Kalu noted that trypanosomiases comprises complex diseases of man, domestic animals, wildlife and fauna and is caused by flagellate haemoprotozoan parasite of the genus Trypanosomiasis.

He explained that the disease results from the bite of infected tsetse-fly (genus Glossina), while sucking blood from susceptible hosts.

“The Trypanosomiases occur when the agent is transmitted from infected susceptible host to another susceptible host by the bite of the vector in an environment where the latter exits,” he added.

According to him, the presence of tsetse flies in Nigeria has continued to have its toll on the national herd by reducing its population and the contribution of the livestock and agricultural sector just as it affects people’s living standards and public health.

He cited a year 2000 World Health Organisation (WHO) report, which stated that more than 60 million people lived with risk of becoming infected with sleeping sickness globally and that out of 500,000 infected, 50,000 die annually.

“Out of an estimated 165 million cattle on the African continent, only 10 million are within the tsetse belts while in Nigeria, 75 per cent of the landmass in all agriculture-ecological zones are tsetse flies-infested except the Plateau of Jos, Mambilla and Adamawa,” the report stated.

Meanwhile, the Nigeria Centre for Disease Control (NCDC) has activated its Emergency Operations Centre (EOC) to coordinate responses to Lassa fever outbreak.

The centre, which has deployed Rapid Response Teams to Ebonyi, Ondo and Edo states, would support the affected states to coordinate, trace contacts, manage communication risks and strengthen prevention and control practices.

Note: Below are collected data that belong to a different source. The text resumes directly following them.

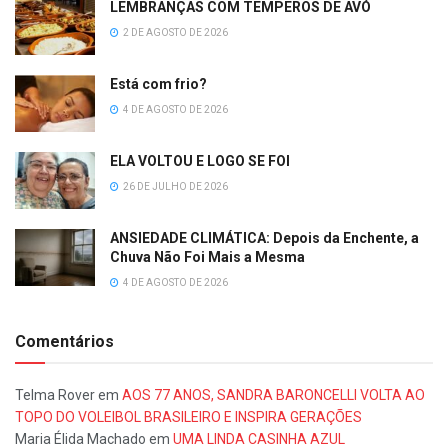
LEMBRANÇAS COM TEMPEROS DE AVÓ
2 DE AGOSTO DE 2026
Está com frio?
4 DE AGOSTO DE 2026
ELA VOLTOU E LOGO SE FOI
26 DE JULHO DE 2026
ANSIEDADE CLIMÁTICA: Depois da Enchente, a
Chuva Não Foi Mais a Mesma
4 DE AGOSTO DE 2026
Comentários
Telma Rover
em
AOS 77 ANOS, SANDRA BARONCELLI VOLTA AO
TOPO DO VOLEIBOL BRASILEIRO E INSPIRA GERAÇÕES
Maria Élida Machado
em
UMA LINDA CASINHA AZUL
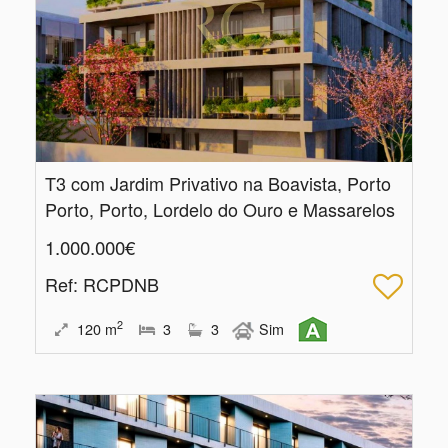
T3 com Jardim Privativo na Boavista, Porto
Porto, Porto, Lordelo do Ouro e Massarelos
1.000.000€
Ref
: RCPDNB
2
120
m
3
3
Sim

Chief Executive Officer of NCDC, Dr. Chikwe Ihekweazu, said in a statement that emergency supplies have been sent to treatment centres in the affected states.

However, following its concerns over the outbreak of the disease in Imo State, the government yesterday said it would commence the fumigation of streets in the cities and their environs.

A statement by the General Manager of the Imo State Environmental Commission (ENTRACO), Jeff Nwoha, urged the residents to show understanding with the commission, noting that the measure was in their best interest.

Governor Rochas Okorocha and Commissioner for Health, Dr. Angela Uwakwe, had last week confirmed the death of three persons from Lassa fever, while seven patients were quarantined in isolated centres.